Outras regras básicas para a boa convivência continuam valendo. A altinha, proibida próximo ao mar, faz a bola subir aos céus, mas não é possível controlar a queda. Em uma ocasião, a universitária Luma do Couto, 23, foi atingida por uma bola nas costas enquanto andava pela Praia de Copacabana: “A bola bateu em uma outra menina e depois rebateu em mim. Doeu bastante! Fico chateada, porque era algo que poderia ter sido evitado, já que é proibido jogar altinha nesta área da praia. Vejo também muitas pessoas praticando vôlei na beira da água".
Vira e mexe, a designer Rafaella Cordeiro, 24, tem que desviar de uma bola. A jovem frequenta as praias de Copacabana e Ipanema e tem o hábito de estender sua canga perto do mar: "A bola da altinha vem bastante em minha direção, é um aborrecimento. Aos fins de semana, o espelho d’água fica cheio de gente jogando e eu nunca vi fiscalização nenhuma, exceto por uma vez, em 2017, quando presenciei guardas municipais abordando um grupo. Depois disso, nunca mais vi agente nenhum na areia", recorda.

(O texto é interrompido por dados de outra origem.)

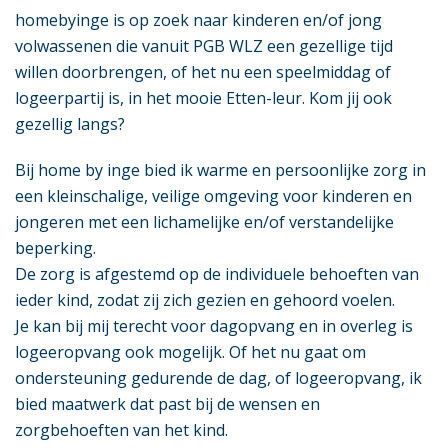
homebyinge is op zoek naar kinderen en/of jong
volwassenen die vanuit PGB WLZ een gezellige tijd
willen doorbrengen, of het nu een speelmiddag of
logeerpartij is, in het mooie Etten-leur. Kom jij ook
gezellig langs?
Bij home by inge bied ik warme en persoonlijke zorg in
een kleinschalige, veilige omgeving voor kinderen en
jongeren met een lichamelijke en/of verstandelijke
beperking.
De zorg is afgestemd op de individuele behoeften van
ieder kind, zodat zij zich gezien en gehoord voelen.
Je kan bij mij terecht voor dagopvang en in overleg is
logeeropvang ook mogelijk. Of het nu gaat om
ondersteuning gedurende de dag, of logeeropvang, ik
bied maatwerk dat past bij de wensen en
zorgbehoeften van het kind.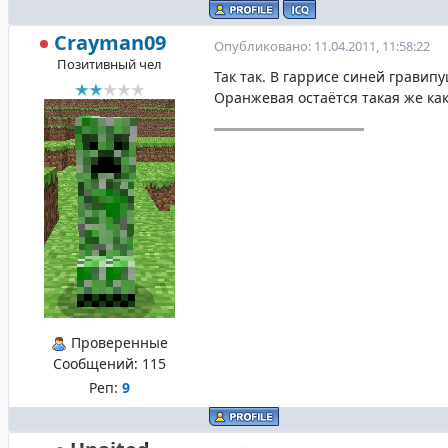
Crayman09
Опубликовано: 11.04.2011, 11:58:22
Позитивный чел
Так так. В гаррисе синей грави
Оранжевая остаётся такая же как
Проверенные
Сообщений:
115
Реп:
9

Rafaella ainda pondera sobre os cachorros soltos na praia: "Incomoda bastante, pois a maioria não é adestrada e vem em cima de mim, que estou sem cadeira na areia. Quando eu trago o meu cão, ele fica com coleira o tempo todo".
O melhor dos mundos, nesse caso, é seguir as regras e manter o bichinho com coleira e guia. Lila Carolina Camilo, 32, bióloga, estava na praia em companhia de Tim-Tim, seu pinscher, e garante que o bichinho é manso, pois ele é mineiro: "As pessoas têm medo, porque ele é pinscher e acham que ele pode avançar em outros cachorros. Mas ele é manso, ele é diferenciado", diverte-se. De porte pequeno, a raça é conhecida por latir bastante e ser capaz de avançar para proteger o seu tutor. Neste dia, ele estava solto, pois Lila ainda não conhecia as regras para levá-lo à praia. Agora, diz que só colocará os pés na areia com o Tim-Tim encoleirado.
Sobre regras de boa convivência na orla, a bióloga diz que o futevôlei e o frescobol, considerado patrimônio cultural imaterial do Rio, são perigosos para todos, especialmente para crianças e idosos: "Corremos o risco de uma bola cair em cima de nós quando queremos ir para o mar. Chega a ser um desafio chegar até lá. É complicado ter que lidar com isso, pois as pessoas não levam a sério que só pode jogar lá em cima, perto do calçadão", reclama.
O subinspetor da Guarda Municipal Jorge Guedes assegura que há um grupo especifico só para a praia, chamado de "agrupamento de praia", com 30 a 35 guardas para a Zona Sul e para a Zona Oeste, cada. Nos fins de semana, esse número sobe. De acordo com Guedes, os agentes das praias possuem treinamento especifico e uniforme diferente dos demais, e pode auxiliar os bombeiros em caso de afogamento, além de alertar os banhistas quando o mar está perigoso.